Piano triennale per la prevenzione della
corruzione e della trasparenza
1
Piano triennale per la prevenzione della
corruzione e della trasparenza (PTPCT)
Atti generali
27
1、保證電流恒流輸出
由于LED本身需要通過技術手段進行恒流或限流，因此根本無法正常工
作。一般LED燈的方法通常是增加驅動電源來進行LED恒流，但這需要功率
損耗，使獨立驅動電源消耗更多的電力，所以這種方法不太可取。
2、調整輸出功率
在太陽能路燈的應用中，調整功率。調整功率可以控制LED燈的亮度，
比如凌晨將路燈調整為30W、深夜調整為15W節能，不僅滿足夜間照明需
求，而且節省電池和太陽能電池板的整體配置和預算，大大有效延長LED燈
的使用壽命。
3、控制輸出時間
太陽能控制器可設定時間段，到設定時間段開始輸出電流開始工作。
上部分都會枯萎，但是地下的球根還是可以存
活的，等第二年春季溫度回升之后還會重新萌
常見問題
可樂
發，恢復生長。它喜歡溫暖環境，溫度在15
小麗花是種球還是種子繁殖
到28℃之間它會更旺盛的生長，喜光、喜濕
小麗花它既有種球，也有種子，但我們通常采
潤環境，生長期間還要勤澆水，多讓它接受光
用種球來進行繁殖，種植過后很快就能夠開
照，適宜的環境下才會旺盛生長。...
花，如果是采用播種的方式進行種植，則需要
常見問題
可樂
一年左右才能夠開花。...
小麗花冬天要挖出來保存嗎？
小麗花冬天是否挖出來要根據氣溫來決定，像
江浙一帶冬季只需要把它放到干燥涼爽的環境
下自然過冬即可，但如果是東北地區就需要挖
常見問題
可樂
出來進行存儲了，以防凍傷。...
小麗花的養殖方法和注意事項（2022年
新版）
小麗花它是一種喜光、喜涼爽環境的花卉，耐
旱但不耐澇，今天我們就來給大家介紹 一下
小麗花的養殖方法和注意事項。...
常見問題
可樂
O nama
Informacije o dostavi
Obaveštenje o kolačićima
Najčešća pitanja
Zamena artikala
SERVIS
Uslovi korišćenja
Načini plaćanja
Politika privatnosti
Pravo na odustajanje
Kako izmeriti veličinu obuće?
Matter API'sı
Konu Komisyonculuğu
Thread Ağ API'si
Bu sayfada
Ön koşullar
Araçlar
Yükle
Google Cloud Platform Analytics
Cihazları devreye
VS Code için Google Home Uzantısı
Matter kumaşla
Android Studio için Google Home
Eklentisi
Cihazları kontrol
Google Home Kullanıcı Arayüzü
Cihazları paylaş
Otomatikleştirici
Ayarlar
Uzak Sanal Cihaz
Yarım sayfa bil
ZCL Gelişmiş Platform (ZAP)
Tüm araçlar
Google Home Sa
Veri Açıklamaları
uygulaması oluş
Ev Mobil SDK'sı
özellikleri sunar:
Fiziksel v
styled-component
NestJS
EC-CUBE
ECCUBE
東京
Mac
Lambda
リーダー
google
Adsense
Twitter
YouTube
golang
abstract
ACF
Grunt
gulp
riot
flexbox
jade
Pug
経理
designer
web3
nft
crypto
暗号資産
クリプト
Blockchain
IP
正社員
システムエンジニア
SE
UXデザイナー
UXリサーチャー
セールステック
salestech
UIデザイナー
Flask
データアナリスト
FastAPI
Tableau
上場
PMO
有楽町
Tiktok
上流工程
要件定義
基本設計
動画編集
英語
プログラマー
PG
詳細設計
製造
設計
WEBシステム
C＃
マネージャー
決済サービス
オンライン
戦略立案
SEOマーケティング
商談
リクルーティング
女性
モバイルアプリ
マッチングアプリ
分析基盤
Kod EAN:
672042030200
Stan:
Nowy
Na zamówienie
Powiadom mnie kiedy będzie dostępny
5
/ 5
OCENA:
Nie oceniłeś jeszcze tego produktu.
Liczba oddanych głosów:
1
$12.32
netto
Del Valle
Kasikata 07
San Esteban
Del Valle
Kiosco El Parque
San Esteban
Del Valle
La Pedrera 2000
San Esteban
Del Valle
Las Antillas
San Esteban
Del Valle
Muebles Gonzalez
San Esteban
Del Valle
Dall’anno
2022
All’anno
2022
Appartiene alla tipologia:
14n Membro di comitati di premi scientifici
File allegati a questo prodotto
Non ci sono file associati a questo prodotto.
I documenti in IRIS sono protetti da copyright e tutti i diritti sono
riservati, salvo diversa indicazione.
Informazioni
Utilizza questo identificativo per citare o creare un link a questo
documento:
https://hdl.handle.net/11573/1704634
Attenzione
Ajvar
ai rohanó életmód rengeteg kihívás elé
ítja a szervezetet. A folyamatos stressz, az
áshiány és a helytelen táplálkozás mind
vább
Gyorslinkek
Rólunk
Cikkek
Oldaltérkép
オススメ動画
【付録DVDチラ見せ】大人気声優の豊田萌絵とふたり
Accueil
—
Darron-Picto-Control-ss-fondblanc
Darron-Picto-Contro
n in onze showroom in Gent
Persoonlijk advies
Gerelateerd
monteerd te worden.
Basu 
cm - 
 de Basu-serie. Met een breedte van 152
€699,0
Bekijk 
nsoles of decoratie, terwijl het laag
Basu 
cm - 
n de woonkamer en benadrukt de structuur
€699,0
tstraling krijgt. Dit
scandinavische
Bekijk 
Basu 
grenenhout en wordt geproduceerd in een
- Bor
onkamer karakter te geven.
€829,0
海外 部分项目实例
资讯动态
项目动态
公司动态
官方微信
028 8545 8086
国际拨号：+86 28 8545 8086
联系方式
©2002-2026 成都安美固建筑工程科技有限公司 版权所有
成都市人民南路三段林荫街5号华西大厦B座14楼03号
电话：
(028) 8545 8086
- - -
» **WHAT THE TASK REQUIRES**
Total lines holding "Platform" in the records: report this figure alone.

» **EXPECTED OUTPUT**
2